Des prises de sang ont ensuite révélé des molécules non identifiées dans leur alimentation. "Cela prouve que la nourriture n'est pas la seule source de contamination, l'environnement est très impactant", explique Karine Monceau, enseignante-chercheuse de l'équipe Résilience.

En cas de combinaison de plusieurs molécules, les effets sont même préoccupants: diminution de l'activité physique, réduction de la tache rouge près de l'œil (un signal sexuel majeur), baisse de la réactivité face au danger, etc.

"L'état de santé des perdrix les plus contaminées par un mélange de pesticides s'est dégradé petit à petit. C'est la première étude qui le démontre en conditions réelles d'exposition", ajoute-t-elle.

La seconde étude, révélée cet automne, s'intéresse à la charge parasitaire des passereaux: ces différentes espèces d'oiseaux des champs, dont 60% ont disparu depuis 40 ans, restent généralement à proximité immédiate des haies en période de reproduction.

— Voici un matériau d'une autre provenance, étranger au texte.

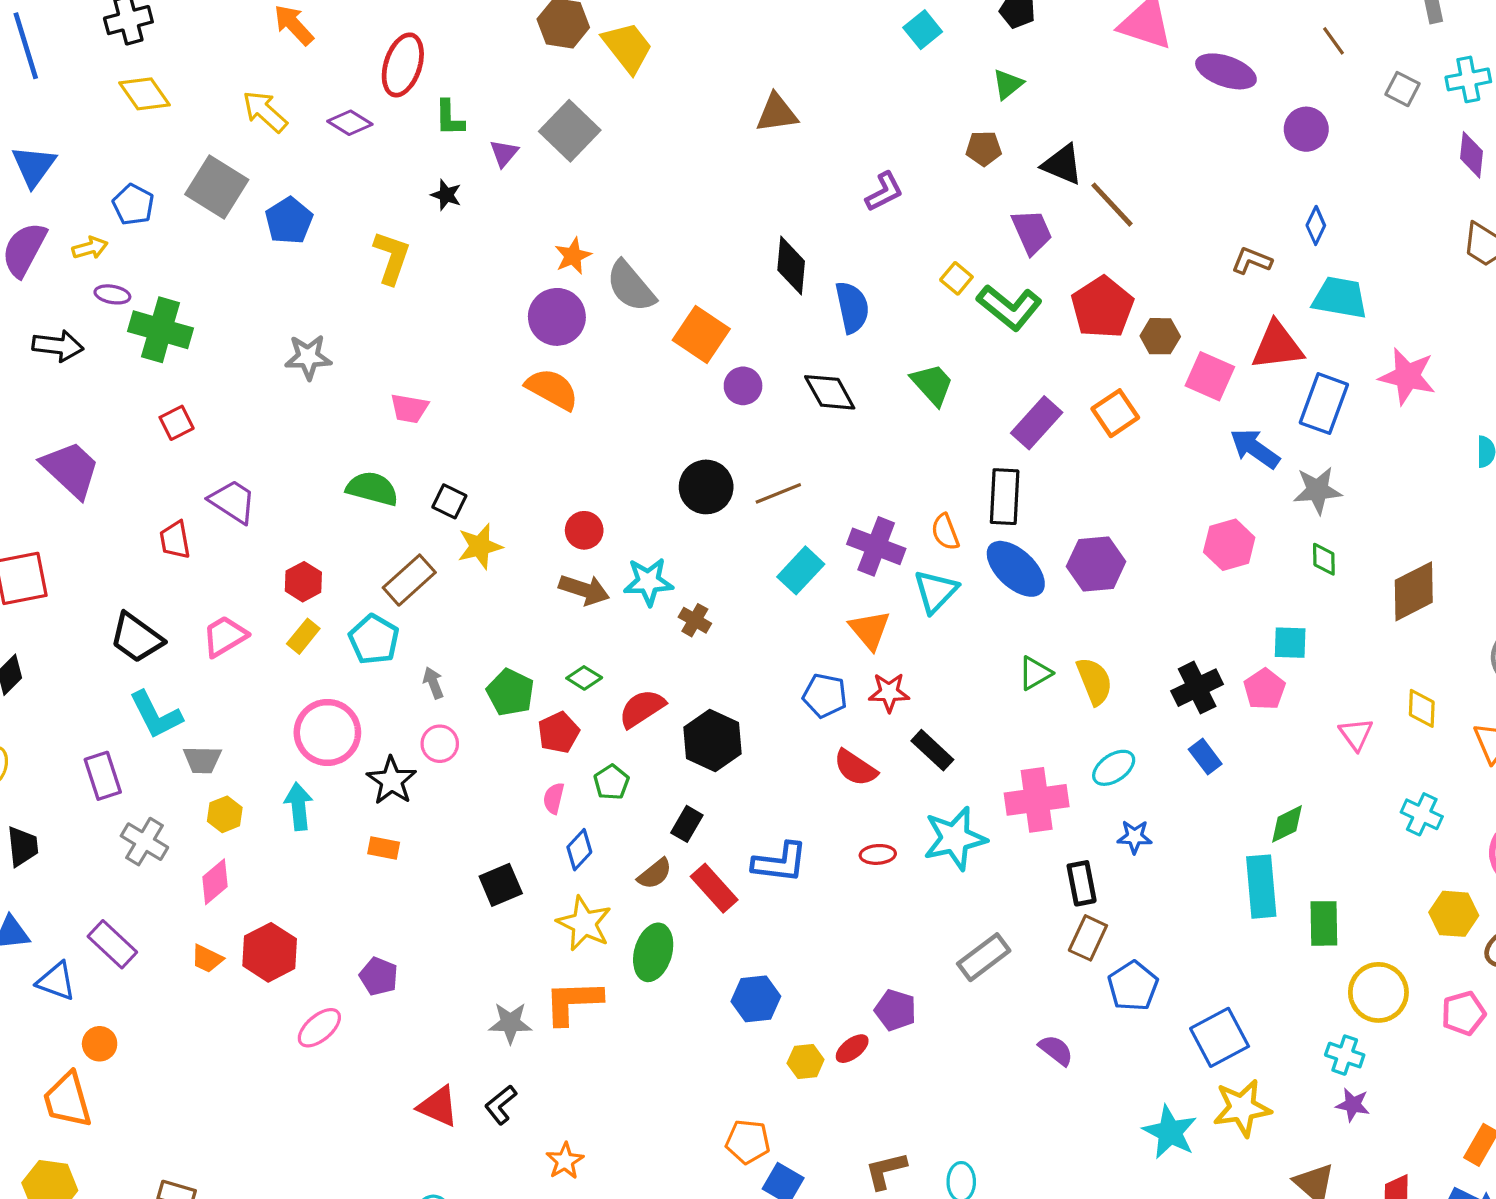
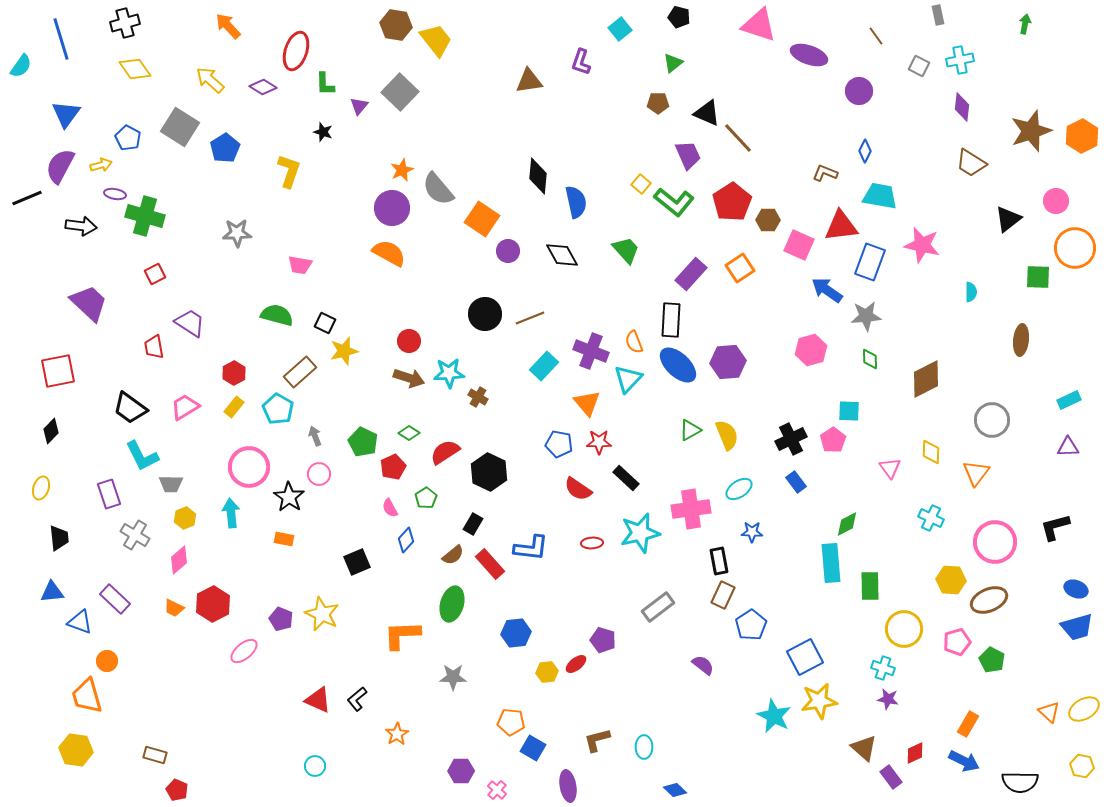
purple L-shape: (884, 192) -> (581, 62), moved, turned 136
pink semicircle: (554, 798) -> (390, 508), turned -42
yellow star: (584, 923) -> (322, 614), moved
gray star: (510, 1023) -> (453, 677), moved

Elle a été menée trois printemps d'affilée sur plus de 1.000 volatiles dans la zone atelier du CEBC.

- "Réintroduire de la biodiversité" -

Selon le système de production environnant, les conclusions sont radicalement différentes. Dans une zone d'agriculture conventionnelle, les oiseaux présentent moins de parasites externes (tiques, poux...) mais davantage de parasites sanguins, ce qui pourrait "être une cause de leur déclin".

Quand l'agriculture biologique domine, le schéma s'inverse: les passereaux ont moins de parasites sanguins en raison "d'un système immunitaire moins fragilisé" mais plus de parasites externes.

"Ces résultats interrogent sur l'impact de l'usage des pesticides sur l'ensemble du vivant. Or, la santé animale, environnementale et humaine sont liées", relève Jérôme Moreau qui en appelle à une "volonté politique" pour "changer de mode de production agricole".

Au Salon, l'équipe Résilience présente un programme interdisciplinaire montrant comment la biodiversité et les écosystèmes peuvent être "support de solutions" pour améliorer la santé des humains et préserver leur lieu de vie.

"Il y a de nombreux leviers, à commencer par les solutions fondées sur la nature qui consistent souvent à réintroduire de la biodiversité dans les pratiques. Mais le lobby des pesticides est très puissant et les agriculteurs sont, dans une certaine mesure, prisonniers de ce système", dénonce le chercheur.

Une autre étude du CEBC sur la réduction d'intrants dans 58 parcelles céréalières, publiée en 2025, fait ressortir une baisse de rendement d'environ 5%. "Mais les économies réalisées sur les dépenses compensent les pertes économiques, voire les dépassent largement, avec une augmentation de la marge de 292 euros par hectare en moyenne pour 55% des agriculteurs en agriculture conventionnelle", relèvent ses auteurs.